C’era una volta, in una terra innevata lontana, i bambini pinguini uscivano a giocare. Con le piume bianche come la neve che cade, e i piedi tutti coperti di nero, sembravano proprio fiocchi di neve scesi dal cielo.
Barcollavano qua e là, giocavano a nascondino e all’acchiapparella. Saltavano e schizzavano nei piccoli stagni d’acqua, costruivano case di ghiaccio e si divertivano tantissimo.
“Oh cielo!” disse Polly, una mamma pinguino, guardando fuori dalla sua casa una mattina. “Guarda quei birichini dei bambini! Stanno per scivolare giù dalla collina! Suppongo che debba fermarli.”
Dalla sua porta Polly poteva vedere la collina innevata dove i giovani pinguini scivolavano verso lo stagno dove lei viveva, in grado di sentire le gioiose chiamate e le grida dei piccoli.
“Attraversiamo lo stagno e scivoliamo sulla collina,” disse Pinne rispetto a quella meravigliosa collina, dove i piccoli stava scivolando così veloce che sembrava quasi non avessero tempo per risalire.
“Avere paura di andare,” disse Gufo, dopo aver guardato un po’.
“Oh!
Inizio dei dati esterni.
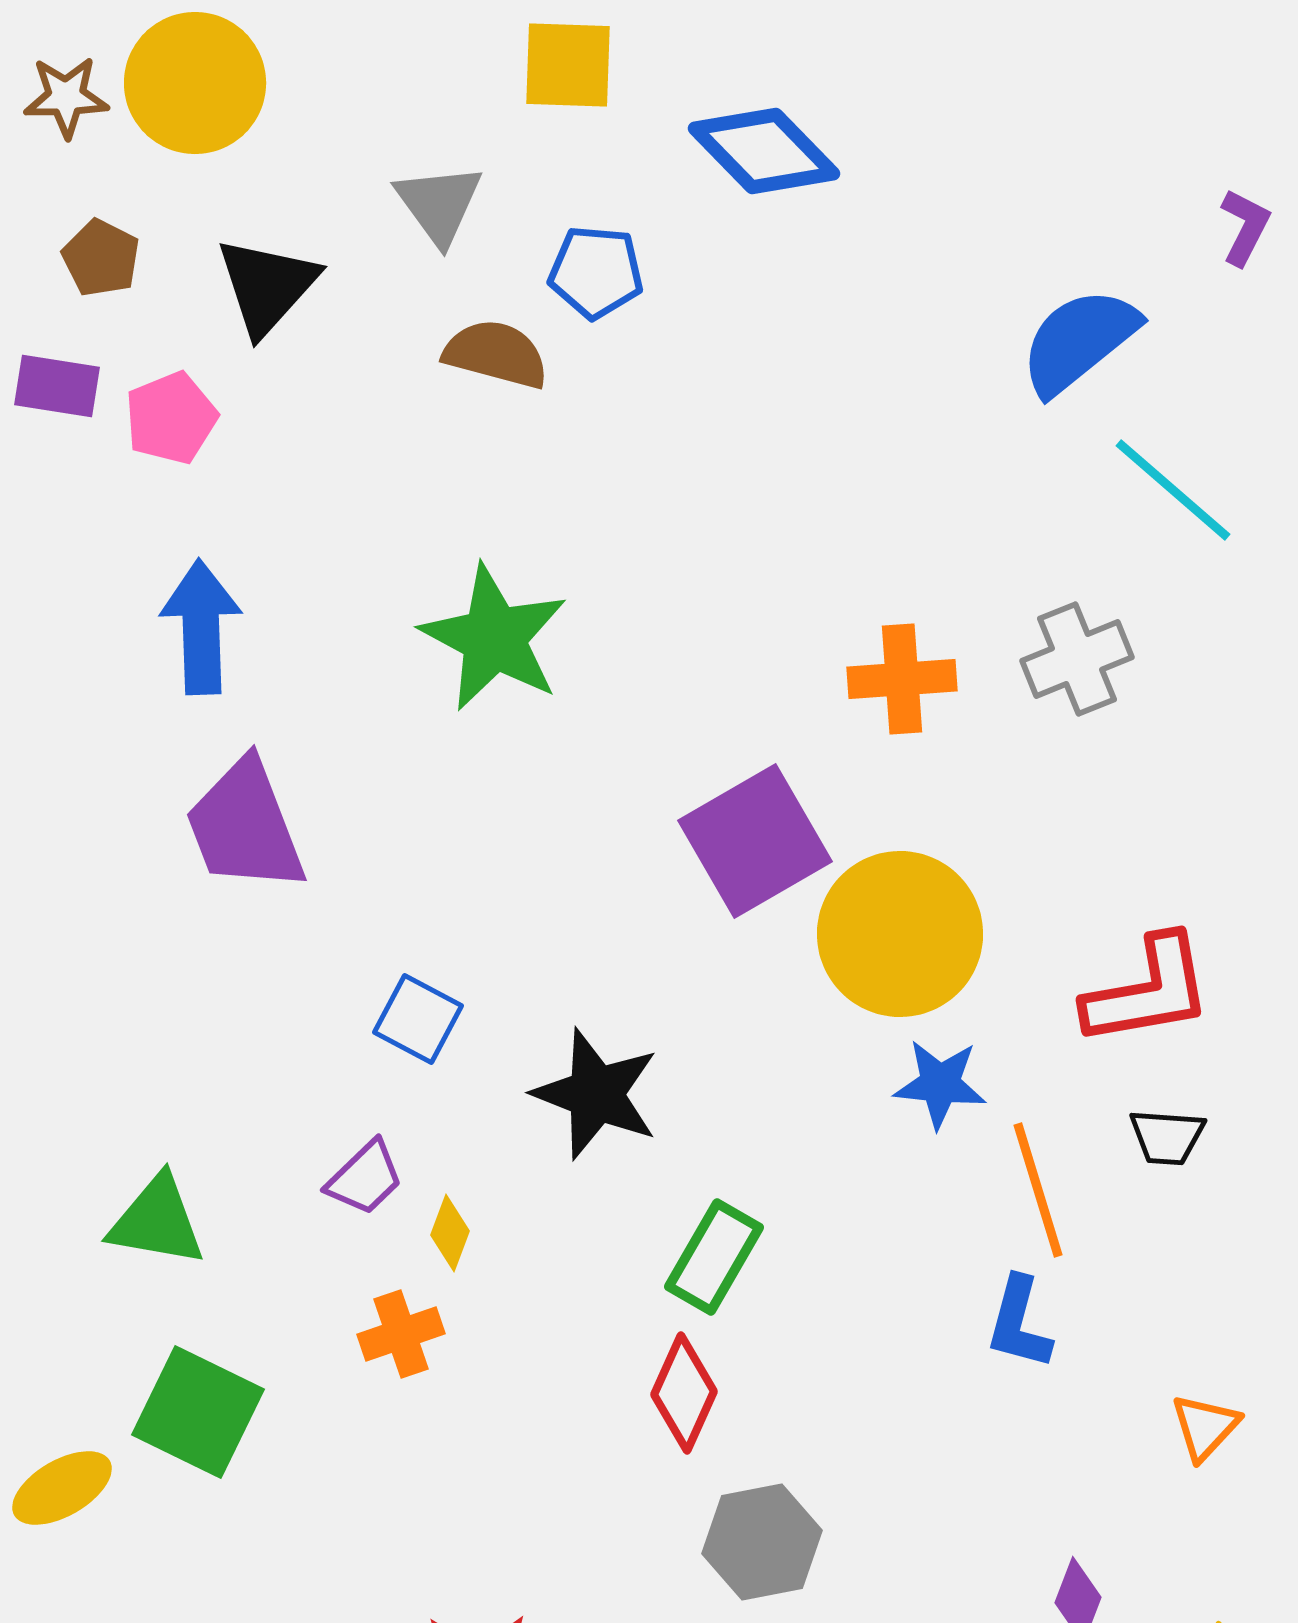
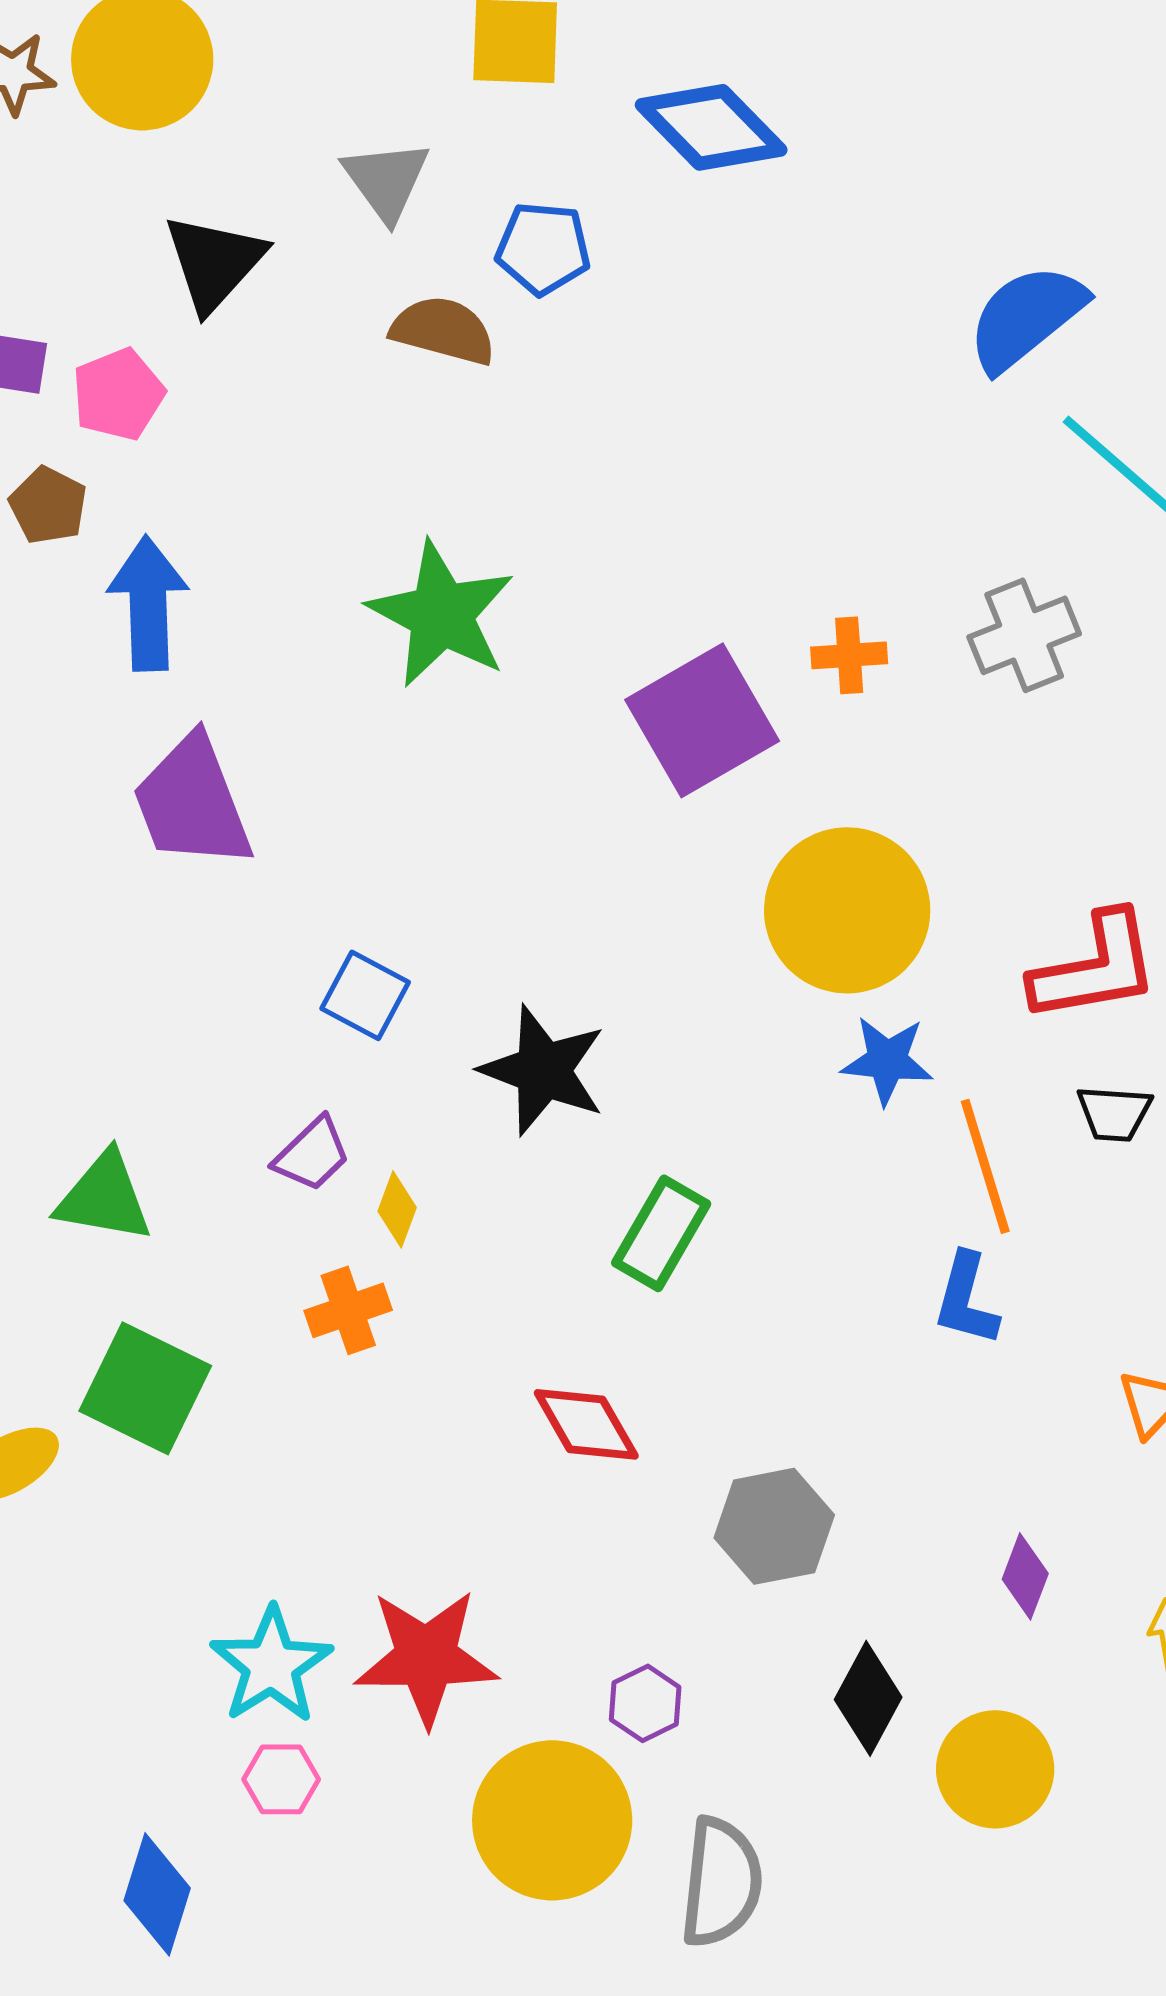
brown pentagon: (101, 258) -> (48, 505), moved
orange cross: (902, 679) -> (849, 655), size x0.7
purple square: (755, 841) -> (702, 720), moved
red diamond: (684, 1393) -> (586, 1424), moved, turned -54
gray hexagon: (762, 1542) -> (774, 1526), moved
Dai, piccolo cuore spaventato, vieni dai,” dissero i piccoli, che già scivolavano sopra lo stagno.
“Sono troppo piccola, comunque; non posso farlo. Cadrei, lo so.”
Ma questa era una bugia. Piccola come era, i suoi piedi in qualche modo scivolerebbero sul ghiaccio scivoloso; la sua pelle era fatta proprio per scivolare.
Gufo barcollò — perché era così che andavano i pinguini — attraverso lo stagno dove i piccoli con Pinne erano fatti di gomma per portare la neve.
Ora erano vicini alla collina. Ad ogni momento, Gufo pensava di arrendersi; eppure gli uccelli agili saltavano di lato.
“Oh cara! I pinguini spaventati si sentono male?” chiese Pinne.
“Ma non posso scivolare giù!”
“Oh sì che puoi — certo! Cosa ti fa pensare di non potere, mio piccolo amico?”
“Non l’ho mai fatto e non so come.”
“Oh! imparerai facendo, proprio come parlare italiano. Dai, voglio vedere se riesci a fare un tuffo senza l’aiuto dei tuoi tappi. Basta piegare i tuoi piccoli piedi rigidi e girare di lato.”
Gufo fece così, e presto emerse il spaventoso rumore di scivolamento tra gli abeti, come facevano i ragazzi e le ragazze sui capelli del comitato. Ma in qualche modo il vento rapido la rinfrescò, eppure lei risalì e scese, finché tutti i vivaci bambini pinguini continuavano a chiamare, “Dai, Gufo, fai qualcosa di carino. Mostraci un trucco in cui sei brava.”
Ma come le sue piccole gambe e i lettori tappi le facevano male e la facevano sentire così assonnata!